Oltre 50 partecipanti, insieme a studenti e docenti dell’Università della Montagna, per un laboratorio di formazione in Val D’Avio.

 

Sono stati questi i protagonisti della Summer School organizzata nel fine settimana scorso all’interno del progetto Italian Mountain Lab, con l’Università della Montagna di Edolo ente capofila e la collaborazione dell’Università degli Studi del Piemonte Orientale e l’Università degli Studi della Tuscia. A prendere parte alla tre giorni di laboratori e ricerche i 50 vincitori dell’hackathon della Scuola Italiana della Montagna, che hanno partecipato a laboratori didattici sull’energia idroelettrica, la Grande Guerra, la Biologia vegetale ed animale.
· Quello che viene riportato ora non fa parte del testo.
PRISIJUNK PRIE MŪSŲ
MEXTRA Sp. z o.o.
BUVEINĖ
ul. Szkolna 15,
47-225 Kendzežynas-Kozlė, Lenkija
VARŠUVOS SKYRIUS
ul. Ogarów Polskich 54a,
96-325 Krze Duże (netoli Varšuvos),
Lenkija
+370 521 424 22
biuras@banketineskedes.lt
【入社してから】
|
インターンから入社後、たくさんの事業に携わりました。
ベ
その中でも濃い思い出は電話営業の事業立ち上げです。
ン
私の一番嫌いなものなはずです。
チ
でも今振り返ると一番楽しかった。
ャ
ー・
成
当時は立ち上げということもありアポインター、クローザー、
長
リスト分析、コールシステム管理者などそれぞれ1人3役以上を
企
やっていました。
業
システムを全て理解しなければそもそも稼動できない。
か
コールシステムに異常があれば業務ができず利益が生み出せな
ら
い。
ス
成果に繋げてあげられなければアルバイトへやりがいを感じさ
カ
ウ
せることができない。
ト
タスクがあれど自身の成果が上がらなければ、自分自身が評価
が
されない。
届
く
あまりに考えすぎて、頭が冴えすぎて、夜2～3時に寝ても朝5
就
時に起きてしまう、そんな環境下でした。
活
Il tutto con la partecipazione di esperti e professionisti del settore, provenienti dalla varie Università coinvolte. Scopo del progetto era quello di sviluppare ed accrescere la sensibiità dei docenti e degli studenti verso le opportunità delle aree montane. Non è mancato, infine, un riferimento all’ambito internazionale dell’Unimont, con una discussione sull’ambiente himalayano. Un luogo scelto non a caso, dal momento che il prossimo appuntamento si terrà proprio in Nepal, in autunno, per proseguire in quel confronto tra comunità che vivono in montagna.